Electrified rallycross
The official Volkswagen announcement cites a focus on ‘important future technologies’, and while a more cost-effective Polo R5-specification car is coming for customer rallying programmes, I wonder if electrification forms part of the Volkswagen Group’s future motorsport plans. Reports circulated last week about both Audi and Volkswagen being interested in supporting an electrified rallycross programme, as the pair of manufacturers currently feature in the FIA World Rallycross Championship with 600bhp A1 and Polo models respectively.

2016 Volkswagen Polo RX, World RX of Sweden: Marklund

As far back as March, Frank Welsch, Member of the Board of Management responsible for Technical Development, was reported as stating that an electrified rallycross championship would be ‘perfect’ for Volkswagen.

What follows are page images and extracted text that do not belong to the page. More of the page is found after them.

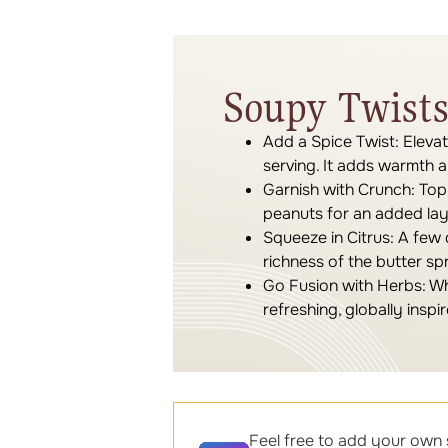
Soupy Twists
Add a Spice Twist:
Elevat
serving. It adds warmth 
Garnish with Crunch:
Top 
peanuts for an added laye
Squeeze in Citrus:
A few d
richness of the butter sp
Go Fusion with Herbs:
Whi
refreshing, globally inspir
Feel free to add your own 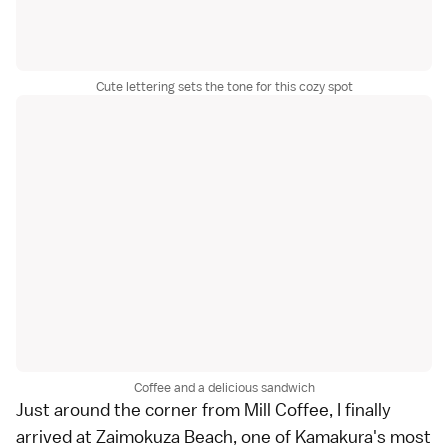
Cute lettering sets the tone for this cozy spot
Coffee and a delicious sandwich
Just around the corner from Mill Coffee, I finally
arrived at
Zaimokuza Beach
, one of Kamakura's most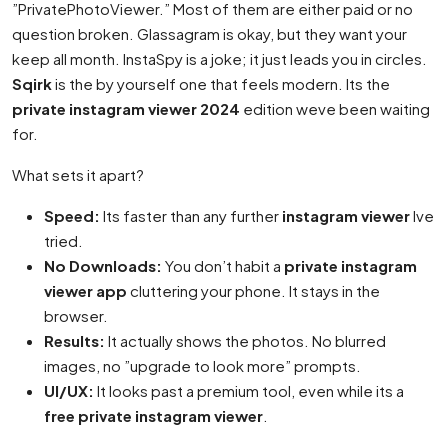
”PrivatePhotoViewer.” Most of them are either paid or no
question broken. Glassagram is okay, but they want your
keep all month. InstaSpy is a joke; it just leads you in circles.
Sqirk
is the by yourself one that feels modern. Its the
private instagram viewer 2024
edition weve been waiting
for.
What sets it apart?
Speed:
Its faster than any further
instagram viewer
Ive
tried.
No Downloads:
You don’t habit a
private instagram
viewer app
cluttering your phone. It stays in the
browser.
Results:
It actually shows the photos. No blurred
images, no ”upgrade to look more” prompts.
UI/UX:
It looks past a premium tool, even while its a
free private instagram viewer
.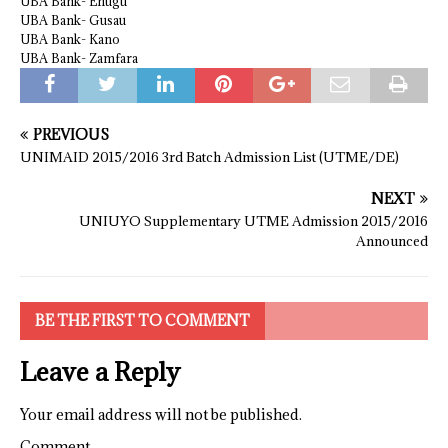
UBA Bank- Enugu
UBA Bank- Gusau
UBA Bank- Kano
UBA Bank- Zamfara
PREVIOUS
UNIMAID 2015/2016 3rd Batch Admission List (UTME/DE)
NEXT
UNIUYO Supplementary UTME Admission 2015/2016
Announced
BE THE FIRST TO COMMENT
Leave a Reply
Your email address will not be published.
Comment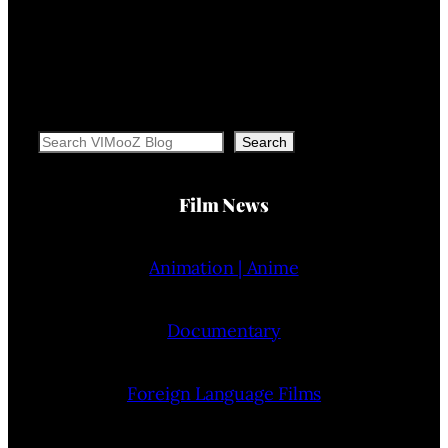
Search
Search
Film News
Animation | Anime
Documentary
Foreign Language Films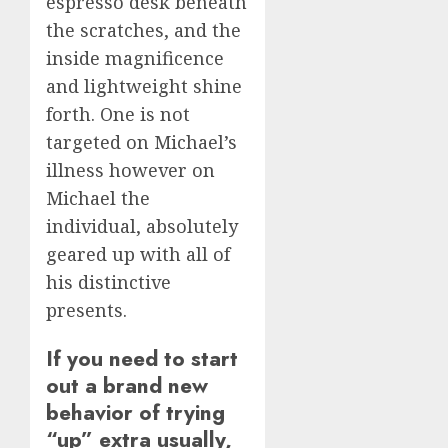
espresso desk beneath
the scratches, and the
inside magnificence
and lightweight shine
forth. One is not
targeted on Michael’s
illness however on
Michael the
individual, absolutely
geared up with all of
his distinctive
presents.
If you need to start
out a brand new
behavior of trying
“up” extra usually,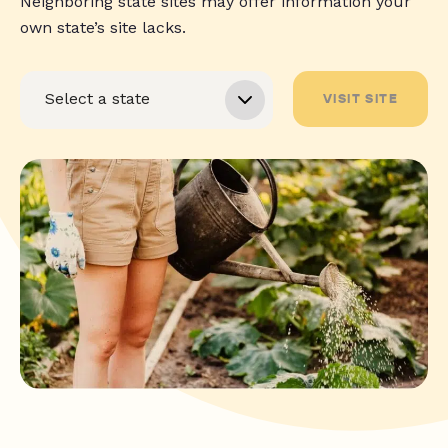
Neighboring state sites may offer information your
own state’s site lacks.
VISIT SITE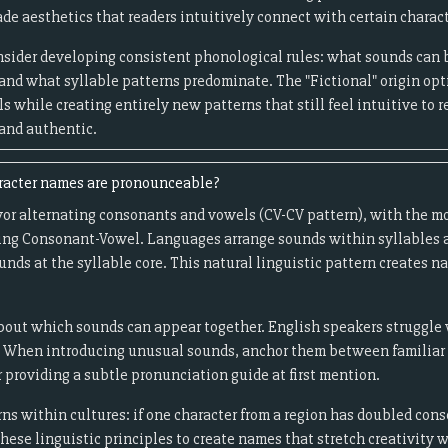
de aesthetics that readers intuitively connect with certain charact
onsider developing consistent phonological rules: what sounds can
and what syllable patterns predominate. The "Fictional" origin opt
s while creating entirely new patterns that still feel intuitive to r
 and authentic.
racter names are pronounceable?
or alternating consonants and vowels (CV-CV pattern), with the mo
ng Consonant-Vowel. Languages arrange sounds within syllables ac
nds at the syllable core. This natural linguistic pattern creates na
out which sounds can appear together. English speakers struggle wi
 When introducing unusual sounds, anchor them between familiar o
 providing a subtle pronunciation guide at first mention.
ns within cultures: if one character from a region has doubled con
these linguistic principles to create names that stretch creativity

And while Audi’s involvement is limited to the support of the Swedish independent EKS team, the Ingolstadt firm has also mooted that an electrified series would be of interest. Tying in with the Volkswagen Group’s new, post-‘Dieselgate’ push for electrified model ranges, an all-electric rallycross series would directly mirror the new plans. Audi has already confirmed it will contest the Formula E series now it will longer focus on the WEC.

PoloDriver.com content
And finally, what will it mean for PoloDriver.com? While I’ll miss reporting on Volkswagen Motorsport’s progress in the World Rally Championship, the reports do take a sizeable amount of time to prepare, and this time can now be given over to compiling more features on the Polo’s heritage, special models, owners’ cars, as well as reverting back to covering some of the less major country-specific Polo motorsport series.

But there will be undoubtedly be a Polo R WRC hole in the site from 2017, and fans can only hope that one day, the super-Polos will be back once again in the forests, on the ice, and scything through the dust and snow, all to the soundtrack of Two Steps From Hell.

For now, though, I’ll gaze at the various scale models of the 2013-2016 Polo R WRC on my desk an on shelves on my home office wall and ponder how its and Volkswagen’s rallying programme would have progressed after this season’s final round in Australia. And neither can I deny that there won’t be a Polo R WRC-based feature or two pop up in the next few months…

With much promise still to come, now sadly all we have is memories – but what high-flying reminisces. Its international rallying career may have been cruelly cut short, but the Polo R WRC took the car this website is all about to one of the most gruelling motorsport disciplines there is and gave it a spectacular outing. And for that, we have to at least be thankful.